As saturation increases, the envelope packing algorithm becomes more selective — only the most relevant facts make it into the envelope.

Envelope Packing

Not all accumulated facts fit in every envelope. CRP's packing algorithm:

  1. Score each fact by relevance to the current task
  2. Sort by score (highest first)
  3. Pack until the envelope token budget is reached
  4. Reserve space for system prompt, task description, and structural markers

This means Turn 5 might include facts from Turn 1 if they're relevant, and skip facts from Turn 3 if they're not.

Preview Before Dispatch

Use preview_envelope() to see what will be included:

preview = session.preview_envelope(
    task="Compare threading vs asyncio"
)
print(f"Total tokens: {preview.total_tokens}")
print(f"Facts included: {preview.facts_included}")
print(f"Saturation: {preview.saturation:.1%}")
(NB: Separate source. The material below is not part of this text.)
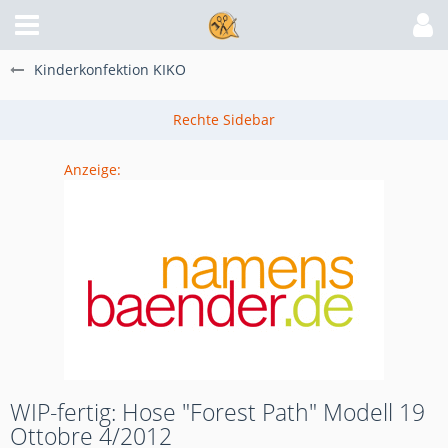
Kinderkonfektion KIKO
Anzeige:
WIP-fertig: Hose "Forest Path" Modell 19
Ottobre 4/2012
Multi-Turn with Continuation

Continuation works within each turn. A multi-turn session with continuation might look like:

Turn Task Windows Facts Added
1 "Explain microservices" 4 45
2 "Now cover service mesh" 3 32
3 "Compare Istio vs Linkerd" 2 18

Turn 3's envelope includes the most relevant facts from all 95 accumulated facts across 9 total windows.

Best Practices

Topic progression

Structure turns to build on each other. "Explain X" → "Now explain Y" → "Compare X and Y" leverages fact accumulation maximally.

Check saturation

If envelope_saturation exceeds 80%, the envelope is very full. Consider starting a new session or ingesting a summary instead.

Session limits

Sessions have a configurable maximum lifetime and fact count. Check session_status() periodically to monitor resource usage.